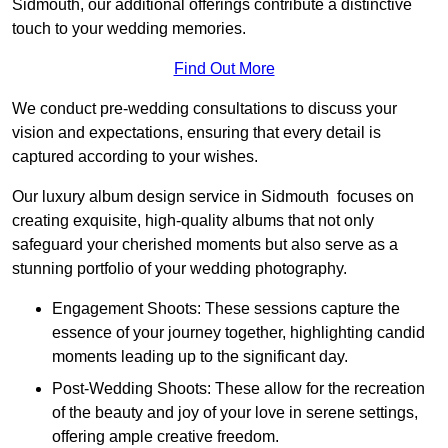
Sidmouth, our additional offerings contribute a distinctive
touch to your wedding memories.
Find Out More
We conduct pre-wedding consultations to discuss your
vision and expectations, ensuring that every detail is
captured according to your wishes.
Our luxury album design service in Sidmouth focuses on
creating exquisite, high-quality albums that not only
safeguard your cherished moments but also serve as a
stunning portfolio of your wedding photography.
Engagement Shoots: These sessions capture the
essence of your journey together, highlighting candid
moments leading up to the significant day.
Post-Wedding Shoots: These allow for the recreation
of the beauty and joy of your love in serene settings,
offering ample creative freedom.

### Directions for this task
Beginning with the first line of the material above, please output each line exactly through the line that contains "captured according to your wishes.", and only those, leaving out pictures.

### Result of this task
Sidmouth, our additional offerings contribute a distinctive
touch to your wedding memories.
Find Out More
We conduct pre-wedding consultations to discuss your
vision and expectations, ensuring that every detail is
captured according to your wishes.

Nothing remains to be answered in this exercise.